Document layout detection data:
# # #
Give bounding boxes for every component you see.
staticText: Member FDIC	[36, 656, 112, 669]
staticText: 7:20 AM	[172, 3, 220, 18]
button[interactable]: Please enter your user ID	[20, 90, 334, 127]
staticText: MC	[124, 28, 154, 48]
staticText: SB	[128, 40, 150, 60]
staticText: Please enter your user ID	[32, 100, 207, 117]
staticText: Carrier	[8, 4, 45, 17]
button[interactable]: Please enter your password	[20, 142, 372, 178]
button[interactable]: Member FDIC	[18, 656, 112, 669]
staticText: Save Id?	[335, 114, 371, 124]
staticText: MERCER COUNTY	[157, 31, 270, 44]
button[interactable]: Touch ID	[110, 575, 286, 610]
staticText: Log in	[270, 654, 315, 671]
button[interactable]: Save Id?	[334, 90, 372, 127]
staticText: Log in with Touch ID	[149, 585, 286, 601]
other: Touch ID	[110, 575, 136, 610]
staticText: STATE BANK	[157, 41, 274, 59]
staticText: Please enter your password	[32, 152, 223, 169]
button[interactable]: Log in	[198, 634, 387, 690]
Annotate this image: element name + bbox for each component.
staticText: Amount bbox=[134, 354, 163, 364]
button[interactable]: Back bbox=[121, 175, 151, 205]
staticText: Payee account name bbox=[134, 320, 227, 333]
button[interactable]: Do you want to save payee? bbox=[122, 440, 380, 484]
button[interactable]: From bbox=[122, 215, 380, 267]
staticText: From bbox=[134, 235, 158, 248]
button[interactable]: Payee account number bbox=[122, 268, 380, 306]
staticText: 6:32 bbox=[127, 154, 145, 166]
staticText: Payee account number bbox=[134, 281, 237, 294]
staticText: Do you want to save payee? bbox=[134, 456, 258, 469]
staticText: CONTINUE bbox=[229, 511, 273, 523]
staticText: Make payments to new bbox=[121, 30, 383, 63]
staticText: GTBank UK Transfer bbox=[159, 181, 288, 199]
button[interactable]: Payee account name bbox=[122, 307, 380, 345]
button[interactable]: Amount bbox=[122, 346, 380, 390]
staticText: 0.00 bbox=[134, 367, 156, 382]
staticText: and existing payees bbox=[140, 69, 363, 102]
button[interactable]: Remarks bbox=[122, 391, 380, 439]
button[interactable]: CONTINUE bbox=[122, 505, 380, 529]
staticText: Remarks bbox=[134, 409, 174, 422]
# # #
#### Problem statement
Work out the count of lines in the data above containing the string "name". Give it alone.

#### Exercise output
3